Title: | Optimizing Generalized PageRank Methods for Seed-Expansion Community Detection |

[Originality] Overall, this paper is well written. The first contribution regarding the convergence property of GPR is an improvement over the work of Avrachenkov et al. [23], where the authors drop or weaken some of the conditions. In the second contribution, the authors consider seed-expansion community detection using GPRs, as an improvement over Kloumann et al. [20] who consider the mean-field LPs and find the optimal value of \alpha for PPR. The authors also try to incorporate the variance as well as the mean, resulting in the use of pseudo Fisher's linear discriminant, and the best weighting under SBM is explored. Empirically observing the asymptotic behavior of the variance, the authors propose to use a weighting that increases as k grows, unlike PPR and HPR. [Quality & Clarity] * Although theoretical results including Lemma 3.2, Theorems 3.3 and 3.4 are quite condensed, the implications made from them seem to help the reader understand the contents. * Characterization of the variances is reasonably described; theoretical upper bounds do not significantly differ from the empirical observations. * Some experimental results on algorithm comparison are not much convincing. On Citeseer, Cora, and PubMed, the authors compare IPR (\theta=0.99) to PPR (\alpha=0.95) and HPR (h=10); here the result for PPR (\alpha=0.99) is missing. Clearly, the examined PPR's weight decays much faster than the examined IPR's weight, e.g., 0.95^50=0.08 and 0.99=0.6, and thus, this PPR would not provide a significant change for large k (>50). Also, if my understanding is correct, PPR and IPR demonstrate almost identical performance when \theta and \alpha are nearly equal to 1, and thus, I suspect that IPR (\alpha=0.99) is in fact close to PPR (\theta=0.99). [Minor issues] * Line 136 is confusing: Does the inequality mean that "$\bar{d}_v = \omega(1)$ and $\bar{d}_v \leq (1-\epsilon)n$"? * The small figure embedded in Figure 2 is too small to read. * The markers in Figure 3 are too small. ==== UPDATE ==== Thank you for providing the feedback.

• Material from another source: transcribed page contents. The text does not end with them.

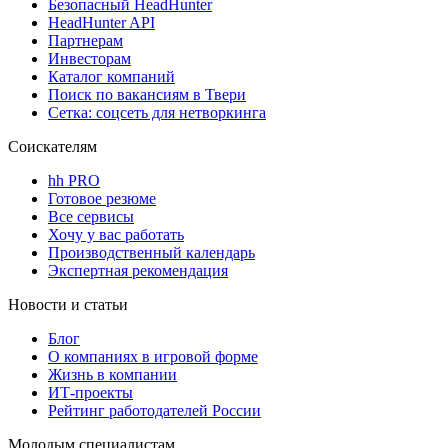
Безопасный HeadHunter
HeadHunter API
Партнерам
Инвесторам
Каталог компаний
Поиск по вакансиям в Твери
Сетка: соцсеть для нетворкинга
Соискателям
hh PRO
Готовое резюме
Все сервисы
Хочу у вас работать
Производственный календарь
Экспертная рекомендация
Новости и статьи
Блог
О компаниях в игровой форме
Жизнь в компании
ИТ-проекты
Рейтинг работодателей России
Молодым специалистам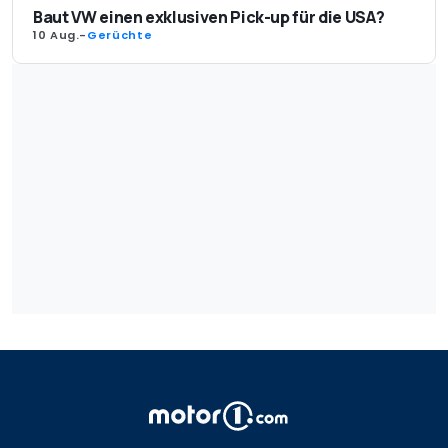
Baut VW einen exklusiven Pick-up für die USA?
10 Aug.
-
Gerüchte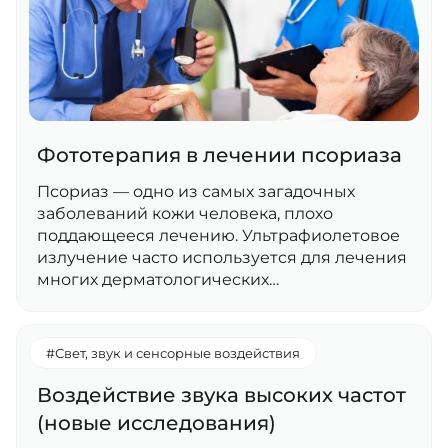
Фототерапия в лечении псориаза
Псориаз — одно из самых загадочных
заболеваний кожи человека, плохо
поддающееся лечению. Ультрафиолетовое
излучение часто используется для лечения
многих дерматологических…
#Свет, звук и сенсорные воздействия
Воздействие звука высоких частот
(новые исследования)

The experimental comparison between IPR (0.99) and PPR (0.99) is pretty convincing; it sufficiently demonstrates the empirical difference between them. Also, the feedback clarifies the theoretical insights behind IPR again.

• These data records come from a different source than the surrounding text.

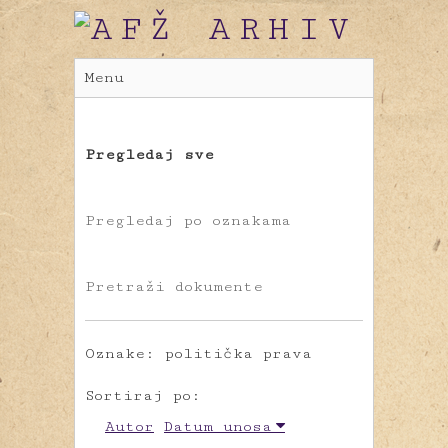
Menu
Pregledaj sve
Pregledaj po oznakama
Pretraži dokumente
Oznake: politička prava
Sortiraj po:
Autor
Datum unosa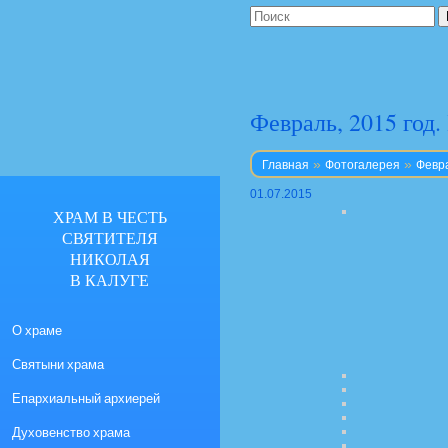
Февраль, 2015 год
»
»
Главная
Фотогалерея
Февра
01.07.2015
ХРАМ В ЧЕСТЬ
СВЯТИТЕЛЯ
НИКОЛАЯ
В КАЛУГЕ
О храме
Святыни храма
Епархиальный архиерей
Духовенство храма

1. originality The theoretical results seem to be an improvement over existing results, however, the assumption still seems strong to me. For example, it requires log n * d_max = o(d^2_min) and d_min = w(log n) which does not hold if d_max=log^2 n and d_min = log_n. It means the result only apply on dense graph and not allowing heterogeneous degrees 2. quality The submission seems technically sound, but I did not check the detailed proofs 3. clarity The paper is clearly written, however, a written algorithm (in supplementary if there is no enough space in main paper) on the proposed seed expansion method will make the paper easier to be referenced 4. significance This paper could help practitioners to better understand pagerank, the concentration result can inspire future work which may relax the assumptions

This paper is well written with theoretical and methodological improvements on GPR. (1) They derived non-asymptotic bounds for LPs and GPRs, which helps understand previous GPR-based methods. They also generalize the analysis of standard PR methods with fewer assumptions. (2) The proposed IPR method, where they take into account the variance of LPs when selecting weights in the first several steps of RW. They showed IPR has better performance for SE community detection, by simulations and real data on networks with different settings.